# I was just wondering... can chickens fly?



## TheKeeper777 (Mar 30, 2016)

I have seen a few video's on youtube about peoples hens flying! Mine can sort of flutter fly even with one wing clipped but some peoples hens can properly fly across their half acre garden! If you know any more whag breeds can fly? Just wondering


----------



## chickenmommy (Apr 30, 2013)

They don't actually fly like birds but they can flap their wings and kind of go a couple feet. But silkies can't fly. And bantam breeds can "fly" alittle better than large fowl. And some smaller breeds like game chickens can roost on the lower branches of trees.


----------



## robin416 (Sep 8, 2013)

The smaller the bird, the better they can fly. Heavy bodied chicken breeds really can't fly, get a more sleek bodied bird like a leghorn and they can really get some height going.


----------



## chickenmommy (Apr 30, 2013)

But silkies don't fly right? Or are my silkies just special lol


----------



## robin416 (Sep 8, 2013)

No, Silkies can't fly. Their feather structure assures us the will remain on the ground for the most part.

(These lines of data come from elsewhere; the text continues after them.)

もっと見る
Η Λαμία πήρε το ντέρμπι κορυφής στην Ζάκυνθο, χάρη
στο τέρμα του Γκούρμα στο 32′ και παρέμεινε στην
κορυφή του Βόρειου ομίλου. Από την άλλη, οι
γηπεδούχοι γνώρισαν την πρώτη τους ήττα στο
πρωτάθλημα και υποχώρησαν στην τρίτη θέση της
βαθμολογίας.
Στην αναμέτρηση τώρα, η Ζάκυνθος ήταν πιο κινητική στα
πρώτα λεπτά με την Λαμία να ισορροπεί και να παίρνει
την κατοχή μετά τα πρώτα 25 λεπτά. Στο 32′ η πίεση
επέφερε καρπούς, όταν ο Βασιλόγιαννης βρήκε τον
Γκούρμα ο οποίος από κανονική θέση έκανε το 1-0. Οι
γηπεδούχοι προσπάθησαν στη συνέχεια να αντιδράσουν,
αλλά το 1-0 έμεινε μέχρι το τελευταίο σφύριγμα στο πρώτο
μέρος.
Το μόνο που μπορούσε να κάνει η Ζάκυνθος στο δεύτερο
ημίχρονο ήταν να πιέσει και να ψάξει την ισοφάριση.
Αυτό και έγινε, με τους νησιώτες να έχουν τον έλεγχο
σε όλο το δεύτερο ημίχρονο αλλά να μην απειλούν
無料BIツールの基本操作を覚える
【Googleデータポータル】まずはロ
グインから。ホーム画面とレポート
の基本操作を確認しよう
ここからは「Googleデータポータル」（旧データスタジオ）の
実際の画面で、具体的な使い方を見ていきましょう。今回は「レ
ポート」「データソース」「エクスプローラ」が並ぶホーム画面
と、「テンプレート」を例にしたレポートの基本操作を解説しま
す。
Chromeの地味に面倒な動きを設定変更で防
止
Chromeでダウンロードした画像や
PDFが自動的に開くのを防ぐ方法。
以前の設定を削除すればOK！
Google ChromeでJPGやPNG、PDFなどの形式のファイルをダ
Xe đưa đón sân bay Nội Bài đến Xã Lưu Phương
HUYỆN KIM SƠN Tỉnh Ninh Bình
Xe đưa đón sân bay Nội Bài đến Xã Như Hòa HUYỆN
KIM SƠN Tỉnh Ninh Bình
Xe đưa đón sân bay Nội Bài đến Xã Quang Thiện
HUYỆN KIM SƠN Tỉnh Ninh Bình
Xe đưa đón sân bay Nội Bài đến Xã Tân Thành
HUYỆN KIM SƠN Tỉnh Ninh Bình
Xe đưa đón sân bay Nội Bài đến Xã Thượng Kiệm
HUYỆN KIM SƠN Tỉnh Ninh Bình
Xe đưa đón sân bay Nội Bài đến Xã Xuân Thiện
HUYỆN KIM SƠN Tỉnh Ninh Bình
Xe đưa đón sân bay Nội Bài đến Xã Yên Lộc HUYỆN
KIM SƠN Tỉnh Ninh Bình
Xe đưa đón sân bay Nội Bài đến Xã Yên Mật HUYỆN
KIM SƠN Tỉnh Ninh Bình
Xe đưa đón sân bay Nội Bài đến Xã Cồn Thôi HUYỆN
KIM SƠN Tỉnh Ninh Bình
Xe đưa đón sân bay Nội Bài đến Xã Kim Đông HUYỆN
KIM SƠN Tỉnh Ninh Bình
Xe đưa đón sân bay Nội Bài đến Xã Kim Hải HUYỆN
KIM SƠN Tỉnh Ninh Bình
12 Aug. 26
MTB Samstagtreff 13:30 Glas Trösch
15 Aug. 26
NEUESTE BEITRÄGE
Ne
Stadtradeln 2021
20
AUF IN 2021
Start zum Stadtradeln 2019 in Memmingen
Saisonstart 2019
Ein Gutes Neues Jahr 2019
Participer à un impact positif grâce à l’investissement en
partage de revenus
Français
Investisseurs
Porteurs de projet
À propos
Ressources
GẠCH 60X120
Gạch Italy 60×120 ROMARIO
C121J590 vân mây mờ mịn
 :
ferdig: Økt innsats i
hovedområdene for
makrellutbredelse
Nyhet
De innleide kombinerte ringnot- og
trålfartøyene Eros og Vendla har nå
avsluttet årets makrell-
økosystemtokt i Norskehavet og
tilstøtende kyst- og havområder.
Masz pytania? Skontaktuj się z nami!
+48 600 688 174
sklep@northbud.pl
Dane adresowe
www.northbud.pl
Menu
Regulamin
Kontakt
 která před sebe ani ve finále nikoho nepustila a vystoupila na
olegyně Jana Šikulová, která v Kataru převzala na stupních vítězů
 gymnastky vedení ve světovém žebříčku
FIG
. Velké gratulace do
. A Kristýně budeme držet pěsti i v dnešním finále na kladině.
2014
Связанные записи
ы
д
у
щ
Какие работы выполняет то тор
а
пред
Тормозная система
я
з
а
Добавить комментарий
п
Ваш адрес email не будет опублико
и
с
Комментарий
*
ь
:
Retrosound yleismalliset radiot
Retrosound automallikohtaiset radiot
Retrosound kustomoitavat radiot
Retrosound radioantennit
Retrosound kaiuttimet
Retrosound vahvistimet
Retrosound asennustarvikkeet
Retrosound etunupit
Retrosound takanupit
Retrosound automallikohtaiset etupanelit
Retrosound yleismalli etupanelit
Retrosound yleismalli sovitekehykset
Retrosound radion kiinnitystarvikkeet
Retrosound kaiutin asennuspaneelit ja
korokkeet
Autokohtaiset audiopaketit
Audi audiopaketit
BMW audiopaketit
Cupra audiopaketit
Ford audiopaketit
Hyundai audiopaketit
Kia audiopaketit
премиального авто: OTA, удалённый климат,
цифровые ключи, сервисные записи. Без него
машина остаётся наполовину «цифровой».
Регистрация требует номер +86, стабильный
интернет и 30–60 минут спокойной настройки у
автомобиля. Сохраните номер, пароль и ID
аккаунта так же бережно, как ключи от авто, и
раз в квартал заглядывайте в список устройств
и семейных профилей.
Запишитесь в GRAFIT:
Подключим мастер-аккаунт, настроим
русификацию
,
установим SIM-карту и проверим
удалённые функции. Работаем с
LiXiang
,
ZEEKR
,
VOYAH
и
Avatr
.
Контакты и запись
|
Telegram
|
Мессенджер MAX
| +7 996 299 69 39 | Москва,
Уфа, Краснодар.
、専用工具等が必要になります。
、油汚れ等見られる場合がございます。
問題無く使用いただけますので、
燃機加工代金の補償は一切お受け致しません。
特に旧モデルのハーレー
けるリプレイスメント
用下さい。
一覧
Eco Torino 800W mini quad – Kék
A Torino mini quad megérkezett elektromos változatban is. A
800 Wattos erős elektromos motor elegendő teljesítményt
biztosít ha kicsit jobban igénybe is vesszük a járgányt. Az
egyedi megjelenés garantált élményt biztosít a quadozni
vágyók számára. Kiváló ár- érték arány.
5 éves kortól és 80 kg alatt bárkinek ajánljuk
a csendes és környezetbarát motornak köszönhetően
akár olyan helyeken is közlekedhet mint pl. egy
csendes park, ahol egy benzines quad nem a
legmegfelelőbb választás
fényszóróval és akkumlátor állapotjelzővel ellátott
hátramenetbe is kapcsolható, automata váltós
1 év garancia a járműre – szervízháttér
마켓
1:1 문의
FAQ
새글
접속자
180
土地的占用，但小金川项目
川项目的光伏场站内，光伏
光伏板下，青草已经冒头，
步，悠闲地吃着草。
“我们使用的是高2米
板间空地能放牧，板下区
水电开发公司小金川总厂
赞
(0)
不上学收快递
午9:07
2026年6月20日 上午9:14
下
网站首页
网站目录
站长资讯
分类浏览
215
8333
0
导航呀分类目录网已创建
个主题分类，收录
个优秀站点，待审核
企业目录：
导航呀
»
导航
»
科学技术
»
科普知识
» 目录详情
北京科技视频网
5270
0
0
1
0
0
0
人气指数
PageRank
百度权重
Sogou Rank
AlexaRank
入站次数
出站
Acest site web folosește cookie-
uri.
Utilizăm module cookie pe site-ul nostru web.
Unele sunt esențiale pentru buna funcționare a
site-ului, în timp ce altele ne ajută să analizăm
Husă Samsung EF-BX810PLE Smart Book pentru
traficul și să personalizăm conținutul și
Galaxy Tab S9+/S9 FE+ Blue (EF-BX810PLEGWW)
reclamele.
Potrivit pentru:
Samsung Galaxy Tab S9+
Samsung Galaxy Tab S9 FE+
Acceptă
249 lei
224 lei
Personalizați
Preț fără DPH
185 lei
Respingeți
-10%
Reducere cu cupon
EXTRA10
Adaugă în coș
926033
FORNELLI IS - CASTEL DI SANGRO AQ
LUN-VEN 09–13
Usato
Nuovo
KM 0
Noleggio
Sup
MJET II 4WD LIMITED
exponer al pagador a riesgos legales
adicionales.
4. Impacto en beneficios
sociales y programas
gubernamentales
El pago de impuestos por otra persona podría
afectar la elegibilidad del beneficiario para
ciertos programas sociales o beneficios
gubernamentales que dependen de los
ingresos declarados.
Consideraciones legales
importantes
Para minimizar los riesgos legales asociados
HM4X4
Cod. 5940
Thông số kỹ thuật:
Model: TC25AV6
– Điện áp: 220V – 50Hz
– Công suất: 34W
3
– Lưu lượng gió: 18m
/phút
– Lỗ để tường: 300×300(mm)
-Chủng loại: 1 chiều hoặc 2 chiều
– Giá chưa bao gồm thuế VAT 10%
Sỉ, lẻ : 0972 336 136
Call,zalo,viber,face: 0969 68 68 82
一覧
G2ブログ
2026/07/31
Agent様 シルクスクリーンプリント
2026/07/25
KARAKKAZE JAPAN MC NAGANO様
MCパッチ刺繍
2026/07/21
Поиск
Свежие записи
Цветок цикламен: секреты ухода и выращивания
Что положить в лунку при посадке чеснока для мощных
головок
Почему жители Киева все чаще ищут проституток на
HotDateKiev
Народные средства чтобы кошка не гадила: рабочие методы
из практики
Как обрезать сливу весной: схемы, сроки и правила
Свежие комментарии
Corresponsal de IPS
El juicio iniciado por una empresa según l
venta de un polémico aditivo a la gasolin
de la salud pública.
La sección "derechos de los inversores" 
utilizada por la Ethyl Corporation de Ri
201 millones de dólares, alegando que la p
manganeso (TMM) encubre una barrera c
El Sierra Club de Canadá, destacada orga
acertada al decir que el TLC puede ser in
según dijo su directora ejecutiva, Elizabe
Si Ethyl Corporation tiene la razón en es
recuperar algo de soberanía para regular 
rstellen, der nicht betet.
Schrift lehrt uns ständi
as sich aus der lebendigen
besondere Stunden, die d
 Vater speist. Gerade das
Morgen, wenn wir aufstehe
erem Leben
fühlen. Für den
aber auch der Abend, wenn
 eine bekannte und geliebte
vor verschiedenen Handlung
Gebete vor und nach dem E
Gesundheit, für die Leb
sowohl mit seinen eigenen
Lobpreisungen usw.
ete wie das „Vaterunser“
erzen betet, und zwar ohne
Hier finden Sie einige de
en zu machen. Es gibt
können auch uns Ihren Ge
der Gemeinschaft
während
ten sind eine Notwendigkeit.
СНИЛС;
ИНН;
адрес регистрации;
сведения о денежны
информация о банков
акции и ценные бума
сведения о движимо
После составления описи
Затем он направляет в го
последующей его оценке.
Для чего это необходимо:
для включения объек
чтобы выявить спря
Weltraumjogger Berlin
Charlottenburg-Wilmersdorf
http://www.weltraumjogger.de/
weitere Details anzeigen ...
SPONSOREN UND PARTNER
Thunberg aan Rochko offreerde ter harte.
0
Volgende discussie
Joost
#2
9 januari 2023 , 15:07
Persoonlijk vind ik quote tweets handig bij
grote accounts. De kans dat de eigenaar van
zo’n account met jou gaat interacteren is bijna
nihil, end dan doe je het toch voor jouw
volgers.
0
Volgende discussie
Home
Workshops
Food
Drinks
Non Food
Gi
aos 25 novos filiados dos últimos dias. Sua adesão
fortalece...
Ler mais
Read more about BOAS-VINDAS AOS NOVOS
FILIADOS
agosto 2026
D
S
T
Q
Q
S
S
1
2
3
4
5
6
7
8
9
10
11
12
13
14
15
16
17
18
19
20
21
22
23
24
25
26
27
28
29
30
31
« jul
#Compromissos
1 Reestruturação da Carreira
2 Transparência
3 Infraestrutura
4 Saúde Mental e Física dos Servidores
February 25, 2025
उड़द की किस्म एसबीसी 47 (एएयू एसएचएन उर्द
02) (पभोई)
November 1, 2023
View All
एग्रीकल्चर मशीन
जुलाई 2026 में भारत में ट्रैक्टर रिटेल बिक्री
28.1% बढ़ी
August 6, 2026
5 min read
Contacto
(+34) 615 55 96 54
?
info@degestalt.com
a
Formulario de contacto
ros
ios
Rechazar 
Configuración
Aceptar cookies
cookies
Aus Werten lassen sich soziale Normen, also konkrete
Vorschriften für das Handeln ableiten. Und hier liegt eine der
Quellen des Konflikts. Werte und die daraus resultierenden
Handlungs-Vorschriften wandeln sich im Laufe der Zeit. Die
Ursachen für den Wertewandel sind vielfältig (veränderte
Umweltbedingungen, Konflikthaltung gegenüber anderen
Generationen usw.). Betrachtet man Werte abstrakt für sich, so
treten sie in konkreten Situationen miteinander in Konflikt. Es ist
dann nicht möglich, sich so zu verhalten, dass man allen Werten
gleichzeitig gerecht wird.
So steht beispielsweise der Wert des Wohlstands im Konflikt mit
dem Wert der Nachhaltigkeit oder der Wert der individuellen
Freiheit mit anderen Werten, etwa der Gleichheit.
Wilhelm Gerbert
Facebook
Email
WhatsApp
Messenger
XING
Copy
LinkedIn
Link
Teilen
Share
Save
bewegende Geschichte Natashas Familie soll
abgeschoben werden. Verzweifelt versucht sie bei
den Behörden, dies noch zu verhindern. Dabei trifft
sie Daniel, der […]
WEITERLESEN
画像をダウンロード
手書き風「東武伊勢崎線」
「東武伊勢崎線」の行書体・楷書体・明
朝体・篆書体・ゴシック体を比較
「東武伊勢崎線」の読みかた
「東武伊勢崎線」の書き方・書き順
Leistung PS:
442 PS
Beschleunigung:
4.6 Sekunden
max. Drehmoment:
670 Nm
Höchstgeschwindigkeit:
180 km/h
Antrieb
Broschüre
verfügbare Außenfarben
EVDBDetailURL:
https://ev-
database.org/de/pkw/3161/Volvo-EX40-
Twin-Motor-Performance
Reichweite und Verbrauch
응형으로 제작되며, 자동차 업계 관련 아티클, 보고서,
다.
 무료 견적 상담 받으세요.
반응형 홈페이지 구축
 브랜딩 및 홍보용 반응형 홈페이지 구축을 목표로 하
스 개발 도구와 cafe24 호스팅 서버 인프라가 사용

My ten year old roo did a flap jump deal that would get him up four feet.


----------



## Nm156 (May 16, 2015)

My EEs can get some decent air.


----------



## seminole wind (Aug 22, 2015)

When my Jerseys were pullets, they all cleared a 6 foot fence. I don't think they can do distance tho.


----------



## TheKeeper777 (Mar 30, 2016)

Thanks guys... just curious


----------



## dawg53 (Aug 25, 2015)

I could always coax my Hamburgs off the roof with scratch very easily in order to trim back their wing feathers. Trimming back one wing doesnt work.


----------